The published ratios for ICD-10 can be applied to mortality data in England and Wales back to 2001, the year that ICD-10 was introduced. If looking at trends across a range of years, Table 1 provides guidance on which version of the comparability ratios should be used for each time period. If analysis needs to go back before 2001, ONS published ratios can only be applied to ICD-9-coded data from 1993 to 2000 since there was a significant change between 1992 and 1993 brought about by the introduction of automated cause coding.

Table 1: Guidance on the version of comparability ratios to use for particular time periods

Year of death registrations	Rules for applying comparability ratios to counts of deaths
2022 onwards	Counts of deaths remain the same
2020 to 2021	Counts of deaths are multiplied by comparability ratios based on bridge coding data between MUSE 5.5 and MUSE 5.8
2014 to 2019	Counts of deaths are multiplied by two sets of comparability ratios, based on bridge coding data between MUSE 5.5 and MUSE 5.8, and IRIS and MUSE 5.5
2011 to 2013	Counts of deaths are multiplied by three sets of comparability ratios, based on the bridge coding data between MUSE 5.5 and MUSE 5.8, IRIS and MUSE 5.5, and ICD-10 v2010 and IRIS
2001 to 2010	Counts of deaths are multiplied by four sets of comparability ratios, based on the bridge coding data between MUSE 5.5 and MUSE 5.8, IRIS and MUSE 5.5, ICD-10 v2010 and IRIS, and ICD-10 v2001.2 and ICD-10 v2010
1993 to 2000	Counts of deaths are multiplied by five sets of comparability ratios, based on the bridge coding data between MUSE 5.5 and MUSE 5.8, IRIS and MUSE 5.5, ICD-10 v2010 and IRIS, ICD-10 v2001.2 and ICD-10 v2010, and ICD-10 v2001.2 and ICD-9

Example: Deaths in males over 75 from cerebrovascular diseases (including stroke) in 2009

In 2009, there were 11,987 deaths recorded in males over 75 from cerebrovascular diseases (including stroke). If producing trends over time in deaths from cerebrovascular disease, the 11,987 deaths would need to be multiplied by four sets of comparability ratios.
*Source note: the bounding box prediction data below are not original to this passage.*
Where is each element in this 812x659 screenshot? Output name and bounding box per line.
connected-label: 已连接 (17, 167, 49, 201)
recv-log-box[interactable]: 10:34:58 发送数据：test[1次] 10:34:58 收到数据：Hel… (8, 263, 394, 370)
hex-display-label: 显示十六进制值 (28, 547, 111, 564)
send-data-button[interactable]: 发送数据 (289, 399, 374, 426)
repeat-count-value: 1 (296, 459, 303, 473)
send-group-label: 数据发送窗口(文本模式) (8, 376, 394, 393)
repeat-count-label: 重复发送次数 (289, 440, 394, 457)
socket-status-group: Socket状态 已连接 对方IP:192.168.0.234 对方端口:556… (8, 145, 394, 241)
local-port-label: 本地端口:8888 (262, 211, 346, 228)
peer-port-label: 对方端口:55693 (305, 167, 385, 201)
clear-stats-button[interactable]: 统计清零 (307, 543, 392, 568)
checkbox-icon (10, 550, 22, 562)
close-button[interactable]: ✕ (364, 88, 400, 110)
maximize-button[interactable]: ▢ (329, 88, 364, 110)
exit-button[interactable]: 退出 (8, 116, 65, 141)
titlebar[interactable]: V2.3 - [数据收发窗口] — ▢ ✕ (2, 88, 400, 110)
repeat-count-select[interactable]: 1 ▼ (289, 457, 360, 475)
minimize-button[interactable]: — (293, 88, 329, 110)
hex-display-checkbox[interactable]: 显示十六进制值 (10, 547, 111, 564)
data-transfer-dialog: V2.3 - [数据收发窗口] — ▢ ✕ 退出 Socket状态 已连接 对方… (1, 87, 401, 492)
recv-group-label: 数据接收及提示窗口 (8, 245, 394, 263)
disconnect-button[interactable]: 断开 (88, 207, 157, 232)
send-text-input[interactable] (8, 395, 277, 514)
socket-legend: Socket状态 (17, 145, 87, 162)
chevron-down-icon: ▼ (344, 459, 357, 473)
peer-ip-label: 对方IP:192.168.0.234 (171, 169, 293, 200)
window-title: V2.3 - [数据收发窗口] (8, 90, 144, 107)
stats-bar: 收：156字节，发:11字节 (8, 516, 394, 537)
For this specific cause, sex and age group, the comparability ratios are as follows:

• MUSE 5.8: 1

• MUSE 5.5: 0.968

• IRIS: 1.017

• v2010: 0.880

When comparing with the latest deaths, the count of deaths in 2009 would be:

\[ 11,987 \times 1 \times 0.968 \times 1.017 \times 0.880 = 10,385 \]

Alhough the comparability ratio for MUSE 5.8 is 1, the number of deaths in the bridge coded dataset was not equal, with 756 deaths from cerebrovascular diseases being recorded for males over 75 using MUSE 5.8 compared with 748 deaths using MUSE 5.5. The comparability ratio was set to 1 because the confidence intervals overlapped 1.
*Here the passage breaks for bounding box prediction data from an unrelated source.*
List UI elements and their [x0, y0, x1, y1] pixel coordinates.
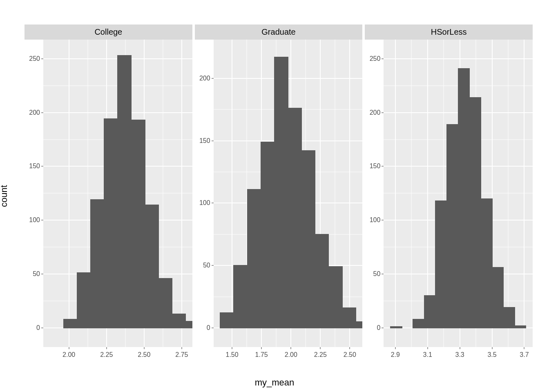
x-tick-mark — [350, 347, 350, 349]
facet-graduate: Graduate0501001502001.501.752.002.252.50 — [195, 24, 363, 363]
x-tick-mark — [261, 347, 262, 349]
histogram-bar — [261, 142, 274, 328]
panel-row: 050100150200 — [195, 40, 363, 347]
y-axis-label: count — [0, 185, 9, 207]
histogram-bar — [458, 69, 470, 328]
y-tick-label: 50 — [373, 270, 381, 278]
histogram-bar — [328, 267, 342, 328]
y-tick-label: 100 — [29, 216, 40, 224]
x-axis: 1.501.752.002.252.50 — [214, 347, 363, 363]
x-tick-label: 3.1 — [423, 351, 432, 359]
histogram-bar — [91, 200, 104, 328]
y-axis: 050100150200 — [195, 40, 214, 347]
x-tick-label: 3.7 — [520, 351, 529, 359]
histogram-bar — [447, 125, 458, 328]
y-axis: 050100150200250 — [25, 40, 43, 347]
y-tick-label: 100 — [370, 216, 381, 224]
y-tick-label: 50 — [203, 262, 210, 269]
gridline-v — [395, 40, 396, 347]
histogram-bar — [288, 108, 301, 328]
y-tick-label: 150 — [29, 163, 40, 170]
histogram-bar — [315, 234, 328, 328]
facet-college: College0501001502002502.002.252.502.75 — [25, 24, 192, 363]
y-tick-label: 200 — [29, 109, 40, 116]
facet-strip: College — [25, 24, 192, 40]
histogram-bar — [274, 57, 288, 328]
y-axis: 050100150200250 — [365, 40, 384, 347]
x-axis: 2.93.13.33.53.7 — [384, 347, 533, 363]
figure: count College0501001502002502.002.252.50… — [0, 0, 549, 392]
x-axis-label: my_mean — [255, 377, 295, 388]
histogram-bar — [158, 278, 172, 328]
histogram-bar — [248, 189, 261, 328]
gridline-v — [69, 40, 69, 347]
histogram-bar — [77, 273, 91, 327]
x-tick-label: 1.75 — [255, 351, 268, 359]
histogram-bar — [481, 199, 492, 328]
facet-hsorless: HSorLess0501001502002502.93.13.33.53.7 — [365, 24, 533, 363]
x-tick-label: 2.75 — [175, 351, 188, 359]
x-axis: 2.002.252.502.75 — [43, 347, 192, 363]
facet-strip: HSorLess — [365, 24, 533, 40]
histogram-bar — [131, 120, 145, 328]
x-tick-label: 2.50 — [344, 351, 356, 359]
histogram-bar — [503, 307, 515, 328]
x-tick-mark — [427, 347, 428, 349]
y-tick-label: 250 — [29, 55, 40, 62]
histogram-bar — [104, 119, 118, 327]
facet-strip: Graduate — [195, 24, 363, 40]
x-tick-mark — [524, 347, 524, 349]
y-tick-label: 150 — [199, 137, 210, 145]
gridline-v — [524, 40, 524, 347]
histogram-bar — [391, 327, 402, 328]
histogram-bar — [356, 322, 363, 328]
x-tick-mark — [181, 347, 182, 349]
x-tick-label: 2.50 — [138, 351, 150, 359]
gridline-h — [384, 58, 533, 59]
y-tick-label: 200 — [370, 109, 381, 116]
plot-panel — [384, 40, 533, 347]
y-tick-label: 0 — [207, 324, 210, 332]
y-tick-label: 200 — [199, 75, 210, 82]
histogram-bar — [435, 201, 447, 328]
x-tick-label: 3.5 — [487, 351, 496, 359]
gridline-v-minor — [508, 40, 509, 347]
x-tick-label: 2.25 — [314, 351, 327, 359]
histogram-bar — [234, 265, 247, 328]
gridline-h — [214, 78, 363, 79]
x-tick-mark — [460, 347, 460, 349]
x-axis-row: 2.002.252.502.75 — [25, 347, 192, 363]
panel-row: 050100150200250 — [25, 40, 192, 347]
facets-row: College0501001502002502.002.252.502.75Gr… — [8, 24, 533, 363]
x-tick-label: 3.3 — [455, 351, 464, 359]
gridline-v-minor — [411, 40, 412, 347]
plot-panel — [43, 40, 192, 347]
y-tick-label: 100 — [199, 199, 210, 207]
y-tick-label: 0 — [36, 324, 40, 332]
histogram-bar — [64, 319, 77, 328]
histogram-bar — [172, 314, 185, 328]
y-tick-label: 50 — [33, 270, 40, 278]
gridline-v — [349, 40, 350, 347]
histogram-bar — [301, 151, 315, 328]
y-tick-label: 0 — [377, 324, 380, 332]
x-axis-row: 2.93.13.33.53.7 — [365, 347, 533, 363]
histogram-bar — [342, 308, 356, 328]
histogram-bar — [424, 296, 436, 328]
x-tick-label: 2.00 — [62, 351, 75, 359]
histogram-bar — [413, 319, 424, 328]
histogram-bar — [515, 326, 526, 328]
x-tick-mark — [395, 347, 395, 349]
x-tick-label: 2.00 — [285, 351, 297, 359]
gridline-v — [181, 40, 182, 347]
x-tick-mark — [320, 347, 321, 349]
x-tick-mark — [106, 347, 107, 349]
x-tick-mark — [492, 347, 492, 349]
histogram-bar — [118, 56, 131, 328]
x-tick-label: 1.50 — [225, 351, 238, 359]
gridline-v — [232, 40, 232, 347]
y-tick-label: 250 — [370, 55, 381, 62]
histogram-bar — [220, 313, 234, 328]
x-tick-mark — [291, 347, 291, 349]
histogram-bar — [185, 321, 192, 328]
Calculation of confidence intervals

When adjusted counts of deaths are used to calculate rates or ratios, there are two potential ways of calculating confidence intervals for the statistics:

the adjusted counts can be used to determine the confidence intervals as if they were actual observed counts
the rate or ratio (\(R\)) and its confidence interval (\(R_L\), \(R_U\)) can be calculated using the original counts, and the confidence interval applied to the adjusted rate or ratio (\(R^*\)) as:

\[ R_L^*=\frac {R_L \times R^*}R , R_U^*=\frac {R_U \times R^*}R \]
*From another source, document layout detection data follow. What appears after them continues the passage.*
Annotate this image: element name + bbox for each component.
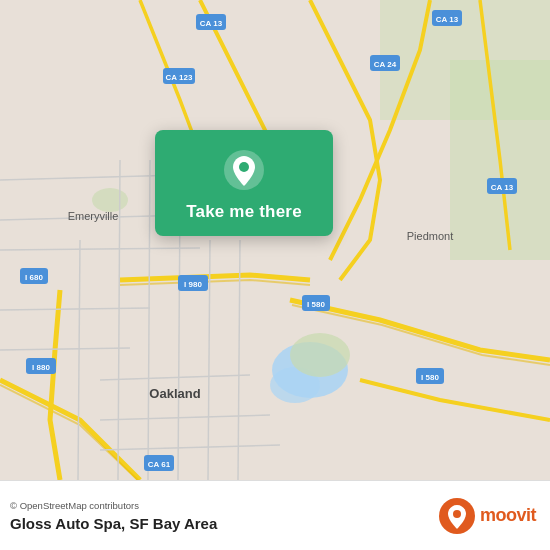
- osm-attribution: © OpenStreetMap contributors: [10, 500, 217, 511]
- take-me-there-card[interactable]: Take me there: [155, 130, 333, 236]
- moovit-text: moovit: [480, 505, 536, 526]
- place-name: Gloss Auto Spa, SF Bay Area: [10, 515, 217, 532]
- svg-text:I 980: I 980: [184, 280, 202, 289]
- svg-text:I 580: I 580: [307, 300, 325, 309]
- svg-text:I 580: I 580: [421, 373, 439, 382]
- svg-text:Piedmont: Piedmont: [407, 230, 453, 242]
- svg-point-3: [290, 333, 350, 377]
- bottom-left: © OpenStreetMap contributors Gloss Auto …: [10, 500, 217, 532]
- svg-text:I 880: I 880: [32, 363, 50, 372]
- svg-text:CA 123: CA 123: [166, 73, 193, 82]
- svg-text:CA 13: CA 13: [200, 19, 223, 28]
- moovit-icon: [438, 497, 476, 535]
- svg-text:CA 61: CA 61: [148, 460, 171, 469]
- svg-text:I 680: I 680: [25, 273, 43, 282]
- location-pin-icon: [222, 148, 266, 192]
- take-me-there-label: Take me there: [186, 202, 302, 222]
- svg-text:Emeryville: Emeryville: [68, 210, 119, 222]
- svg-text:Oakland: Oakland: [149, 386, 200, 401]
- svg-text:CA 24: CA 24: [374, 60, 397, 69]
- map-svg: CA 13 CA 13 CA 24 CA 123 CA 13 I 680 I 9…: [0, 0, 550, 480]
- svg-rect-6: [380, 0, 550, 120]
- moovit-logo: moovit: [438, 497, 536, 535]
- map-container: CA 13 CA 13 CA 24 CA 123 CA 13 I 680 I 9…: [0, 0, 550, 480]
- bottom-bar: © OpenStreetMap contributors Gloss Auto …: [0, 480, 550, 550]
- svg-text:CA 13: CA 13: [491, 183, 514, 192]
- svg-point-47: [239, 162, 249, 172]
- svg-point-4: [92, 188, 128, 212]
- svg-point-49: [453, 510, 461, 518]
- svg-text:CA 13: CA 13: [436, 15, 459, 24]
While the second method is arguably more accurate, as it uses the actual observed counts to define the confidence interval, it will make little difference if the ratios are fairly close to 1, as they are in the majority of cases. Hence it is recommended, pragmatically, that the adjusted counts are treated as if they were observed counts, and the confidence intervals calculated using the standard methods.

Attributable fractions

Comparability ratios can be used to adjust numbers of deaths for the calculation of mortality indicators which involve the application of attributable fractions, for example to estimate numbers of smoking-related or alcohol-related deaths. In these cases, the comparability ratios should be used to adjust numbers of deaths separately for each cause, or group of causes, within the definition. Attributable fractions can then be applied to these adjusted numbers. Where the attributable fraction is 1 (for example for causes in which all deaths are accepted as alcohol-related) these can be adjusted as a single group of causes.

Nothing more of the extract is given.